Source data
►
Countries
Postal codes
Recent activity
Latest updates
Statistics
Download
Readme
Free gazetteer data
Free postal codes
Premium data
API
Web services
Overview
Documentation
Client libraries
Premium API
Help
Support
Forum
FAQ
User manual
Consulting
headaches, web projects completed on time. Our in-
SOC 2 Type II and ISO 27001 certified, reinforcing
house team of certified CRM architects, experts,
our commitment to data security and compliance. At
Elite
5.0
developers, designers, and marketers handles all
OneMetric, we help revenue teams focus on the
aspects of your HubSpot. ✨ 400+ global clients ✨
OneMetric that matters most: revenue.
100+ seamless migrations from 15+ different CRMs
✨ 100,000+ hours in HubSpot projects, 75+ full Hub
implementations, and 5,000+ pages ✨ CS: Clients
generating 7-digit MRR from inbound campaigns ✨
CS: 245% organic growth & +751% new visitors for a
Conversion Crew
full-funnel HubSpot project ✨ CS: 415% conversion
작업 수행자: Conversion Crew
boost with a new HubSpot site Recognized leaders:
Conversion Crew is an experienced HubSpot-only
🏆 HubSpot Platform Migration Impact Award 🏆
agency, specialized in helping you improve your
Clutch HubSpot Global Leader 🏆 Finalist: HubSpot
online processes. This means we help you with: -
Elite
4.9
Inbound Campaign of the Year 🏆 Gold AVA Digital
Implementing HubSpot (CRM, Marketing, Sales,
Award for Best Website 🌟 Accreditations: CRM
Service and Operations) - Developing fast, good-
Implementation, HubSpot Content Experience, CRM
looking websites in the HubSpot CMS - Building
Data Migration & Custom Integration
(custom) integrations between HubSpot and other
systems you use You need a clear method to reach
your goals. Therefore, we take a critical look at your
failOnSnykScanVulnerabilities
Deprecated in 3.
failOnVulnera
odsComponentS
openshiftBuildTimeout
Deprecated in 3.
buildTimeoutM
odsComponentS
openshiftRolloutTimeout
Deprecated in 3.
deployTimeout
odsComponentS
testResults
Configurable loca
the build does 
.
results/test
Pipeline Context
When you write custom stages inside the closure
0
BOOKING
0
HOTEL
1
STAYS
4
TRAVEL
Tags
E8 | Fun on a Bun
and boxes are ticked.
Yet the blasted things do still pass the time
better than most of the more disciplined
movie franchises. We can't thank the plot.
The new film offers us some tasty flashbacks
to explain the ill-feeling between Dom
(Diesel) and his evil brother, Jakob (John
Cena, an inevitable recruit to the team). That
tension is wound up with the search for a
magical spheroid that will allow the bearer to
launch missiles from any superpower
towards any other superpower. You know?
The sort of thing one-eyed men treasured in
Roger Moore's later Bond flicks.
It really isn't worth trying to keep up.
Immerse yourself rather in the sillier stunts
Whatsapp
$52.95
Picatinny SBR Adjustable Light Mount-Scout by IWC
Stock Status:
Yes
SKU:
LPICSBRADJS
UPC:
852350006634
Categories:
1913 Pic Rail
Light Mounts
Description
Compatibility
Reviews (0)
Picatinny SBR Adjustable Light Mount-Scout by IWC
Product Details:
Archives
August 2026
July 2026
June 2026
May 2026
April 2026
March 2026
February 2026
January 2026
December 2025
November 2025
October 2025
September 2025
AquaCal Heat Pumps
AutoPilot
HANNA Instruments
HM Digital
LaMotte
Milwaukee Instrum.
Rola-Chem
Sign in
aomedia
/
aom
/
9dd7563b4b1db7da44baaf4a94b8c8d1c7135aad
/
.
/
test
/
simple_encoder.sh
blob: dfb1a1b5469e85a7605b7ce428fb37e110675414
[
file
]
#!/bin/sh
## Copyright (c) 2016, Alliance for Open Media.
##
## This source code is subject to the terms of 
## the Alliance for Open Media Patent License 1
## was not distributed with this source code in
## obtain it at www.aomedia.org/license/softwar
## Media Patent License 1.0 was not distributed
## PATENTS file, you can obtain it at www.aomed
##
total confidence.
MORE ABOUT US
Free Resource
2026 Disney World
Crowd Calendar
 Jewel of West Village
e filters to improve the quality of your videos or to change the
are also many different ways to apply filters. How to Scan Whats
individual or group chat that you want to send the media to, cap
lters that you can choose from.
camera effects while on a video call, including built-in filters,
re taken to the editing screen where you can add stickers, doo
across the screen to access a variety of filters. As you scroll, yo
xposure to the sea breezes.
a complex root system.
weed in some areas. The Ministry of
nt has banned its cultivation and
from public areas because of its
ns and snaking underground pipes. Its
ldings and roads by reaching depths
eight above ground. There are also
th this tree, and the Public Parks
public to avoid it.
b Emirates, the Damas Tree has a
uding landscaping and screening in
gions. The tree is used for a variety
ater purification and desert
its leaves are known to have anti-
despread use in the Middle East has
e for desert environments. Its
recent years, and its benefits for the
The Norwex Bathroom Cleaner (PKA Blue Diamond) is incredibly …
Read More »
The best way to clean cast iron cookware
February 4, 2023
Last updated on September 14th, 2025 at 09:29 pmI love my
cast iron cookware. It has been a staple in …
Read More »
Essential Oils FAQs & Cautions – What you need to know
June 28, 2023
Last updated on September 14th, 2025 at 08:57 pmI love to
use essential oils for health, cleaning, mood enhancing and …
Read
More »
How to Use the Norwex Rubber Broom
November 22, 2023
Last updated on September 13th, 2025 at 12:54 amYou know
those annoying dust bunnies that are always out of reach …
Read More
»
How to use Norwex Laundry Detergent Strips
◄
Activity
Retype each entry exactly.

Worked solution
Countries
Postal codes
Recent activity
Latest updates
Statistics
Download
Readme
Free gazetteer data
Free postal codes
Premium data
API
Web services
Overview
Documentation
Client libraries
Premium API
Help
Support
Forum
FAQ
User manual
Consulting
headaches, web projects completed on time. Our in-
SOC 2 Type II and ISO 27001 certified, reinforcing
house team of certified CRM architects, experts,
our commitment to data security and compliance. At
Elite
5.0
developers, designers, and marketers handles all
OneMetric, we help revenue teams focus on the
aspects of your HubSpot. ✨ 400+ global clients ✨
OneMetric that matters most: revenue.
100+ seamless migrations from 15+ different CRMs
✨ 100,000+ hours in HubSpot projects, 75+ full Hub
implementations, and 5,000+ pages ✨ CS: Clients
generating 7-digit MRR from inbound campaigns ✨
CS: 245% organic growth & +751% new visitors for a
Conversion Crew
full-funnel HubSpot project ✨ CS: 415% conversion
작업 수행자: Conversion Crew
boost with a new HubSpot site Recognized leaders:
Conversion Crew is an experienced HubSpot-only
🏆 HubSpot Platform Migration Impact Award 🏆
agency, specialized in helping you improve your
Clutch HubSpot Global Leader 🏆 Finalist: HubSpot
online processes. This means we help you with: -
Elite
4.9
Inbound Campaign of the Year 🏆 Gold AVA Digital
Implementing HubSpot (CRM, Marketing, Sales,
Award for Best Website 🌟 Accreditations: CRM
Service and Operations) - Developing fast, good-
Implementation, HubSpot Content Experience, CRM
looking websites in the HubSpot CMS - Building
Data Migration & Custom Integration
(custom) integrations between HubSpot and other
systems you use You need a clear method to reach
your goals. Therefore, we take a critical look at your
failOnSnykScanVulnerabilities
Deprecated in 3.
failOnVulnera
odsComponentS
openshiftBuildTimeout
Deprecated in 3.
buildTimeoutM
odsComponentS
openshiftRolloutTimeout
Deprecated in 3.
deployTimeout
odsComponentS
testResults
Configurable loca
the build does 
.
results/test
Pipeline Context
When you write custom stages inside the closure
0
BOOKING
0
HOTEL
1
STAYS
4
TRAVEL
Tags
E8 | Fun on a Bun
and boxes are ticked.
Yet the blasted things do still pass the time
better than most of the more disciplined
movie franchises. We can't thank the plot.
The new film offers us some tasty flashbacks
to explain the ill-feeling between Dom
(Diesel) and his evil brother, Jakob (John
Cena, an inevitable recruit to the team). That
tension is wound up with the search for a
magical spheroid that will allow the bearer to
launch missiles from any superpower
towards any other superpower. You know?
The sort of thing one-eyed men treasured in
Roger Moore's later Bond flicks.
It really isn't worth trying to keep up.
Immerse yourself rather in the sillier stunts
Whatsapp
$52.95
Picatinny SBR Adjustable Light Mount-Scout by IWC
Stock Status:
Yes
SKU:
LPICSBRADJS
UPC:
852350006634
Categories:
1913 Pic Rail
Light Mounts
Description
Compatibility
Reviews (0)
Picatinny SBR Adjustable Light Mount-Scout by IWC
Product Details:
Archives
August 2026
July 2026
June 2026
May 2026
April 2026
March 2026
February 2026
January 2026
December 2025
November 2025
October 2025
September 2025
AquaCal Heat Pumps
AutoPilot
HANNA Instruments
HM Digital
LaMotte
Milwaukee Instrum.
Rola-Chem
Sign in
aomedia
/
aom
/
9dd7563b4b1db7da44baaf4a94b8c8d1c7135aad
/
.
/
test
/
simple_encoder.sh
blob: dfb1a1b5469e85a7605b7ce428fb37e110675414
[
file
]
#!/bin/sh
## Copyright (c) 2016, Alliance for Open Media.
##
## This source code is subject to the terms of 
## the Alliance for Open Media Patent License 1
## was not distributed with this source code in
## obtain it at www.aomedia.org/license/softwar
## Media Patent License 1.0 was not distributed
## PATENTS file, you can obtain it at www.aomed
##
total confidence.
MORE ABOUT US
Free Resource
2026 Disney World
Crowd Calendar
 Jewel of West Village
e filters to improve the quality of your videos or to change the
are also many different ways to apply filters. How to Scan Whats
individual or group chat that you want to send the media to, cap
lters that you can choose from.
camera effects while on a video call, including built-in filters,
re taken to the editing screen where you can add stickers, doo
across the screen to access a variety of filters. As you scroll, yo
xposure to the sea breezes.
a complex root system.
weed in some areas. The Ministry of
nt has banned its cultivation and
from public areas because of its
ns and snaking underground pipes. Its
ldings and roads by reaching depths
eight above ground. There are also
th this tree, and the Public Parks
public to avoid it.
b Emirates, the Damas Tree has a
uding landscaping and screening in
gions. The tree is used for a variety
ater purification and desert
its leaves are known to have anti-
despread use in the Middle East has
e for desert environments. Its
recent years, and its benefits for the
The Norwex Bathroom Cleaner (PKA Blue Diamond) is incredibly …
Read More »
The best way to clean cast iron cookware
February 4, 2023
Last updated on September 14th, 2025 at 09:29 pmI love my
cast iron cookware. It has been a staple in …
Read More »
Essential Oils FAQs & Cautions – What you need to know
June 28, 2023
Last updated on September 14th, 2025 at 08:57 pmI love to
use essential oils for health, cleaning, mood enhancing and …
Read
More »
How to Use the Norwex Rubber Broom
November 22, 2023
Last updated on September 13th, 2025 at 12:54 amYou know
those annoying dust bunnies that are always out of reach …
Read More
»
How to use Norwex Laundry Detergent Strips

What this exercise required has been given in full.